### What needs to be done
Exact reproduction of all the entries is required, without any of their pictures.

### Records for the exercise
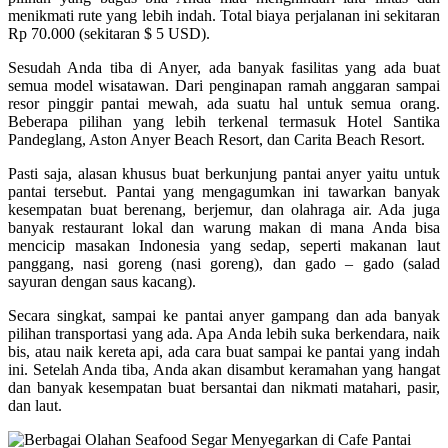
menikmati rute yang lebih indah. Total biaya perjalanan ini sekitaran
Rp 70.000 (sekitaran $ 5 USD).
Sesudah Anda tiba di Anyer, ada banyak fasilitas yang ada buat
semua model wisatawan. Dari penginapan ramah anggaran sampai
resor pinggir pantai mewah, ada suatu hal untuk semua orang.
Beberapa pilihan yang lebih terkenal termasuk Hotel Santika
Pandeglang, Aston Anyer Beach Resort, dan Carita Beach Resort.
Pasti saja, alasan khusus buat berkunjung pantai anyer yaitu untuk
pantai tersebut. Pantai yang mengagumkan ini tawarkan banyak
kesempatan buat berenang, berjemur, dan olahraga air. Ada juga
banyak restaurant lokal dan warung makan di mana Anda bisa
mencicip masakan Indonesia yang sedap, seperti makanan laut
panggang, nasi goreng (nasi goreng), dan gado – gado (salad
sayuran dengan saus kacang).
Secara singkat, sampai ke pantai anyer gampang dan ada banyak
pilihan transportasi yang ada. Apa Anda lebih suka berkendara, naik
bis, atau naik kereta api, ada cara buat sampai ke pantai yang indah
ini. Setelah Anda tiba, Anda akan disambut keramahan yang hangat
dan banyak kesempatan buat bersantai dan nikmati matahari, pasir,
dan laut.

### Exercise response
menikmati rute yang lebih indah. Total biaya perjalanan ini sekitaran
Rp 70.000 (sekitaran $ 5 USD).
Sesudah Anda tiba di Anyer, ada banyak fasilitas yang ada buat
semua model wisatawan. Dari penginapan ramah anggaran sampai
resor pinggir pantai mewah, ada suatu hal untuk semua orang.
Beberapa pilihan yang lebih terkenal termasuk Hotel Santika
Pandeglang, Aston Anyer Beach Resort, dan Carita Beach Resort.
Pasti saja, alasan khusus buat berkunjung pantai anyer yaitu untuk
pantai tersebut. Pantai yang mengagumkan ini tawarkan banyak
kesempatan buat berenang, berjemur, dan olahraga air. Ada juga
banyak restaurant lokal dan warung makan di mana Anda bisa
mencicip masakan Indonesia yang sedap, seperti makanan laut
panggang, nasi goreng (nasi goreng), dan gado – gado (salad
sayuran dengan saus kacang).
Secara singkat, sampai ke pantai anyer gampang dan ada banyak
pilihan transportasi yang ada. Apa Anda lebih suka berkendara, naik
bis, atau naik kereta api, ada cara buat sampai ke pantai yang indah
ini. Setelah Anda tiba, Anda akan disambut keramahan yang hangat
dan banyak kesempatan buat bersantai dan nikmati matahari, pasir,
dan laut.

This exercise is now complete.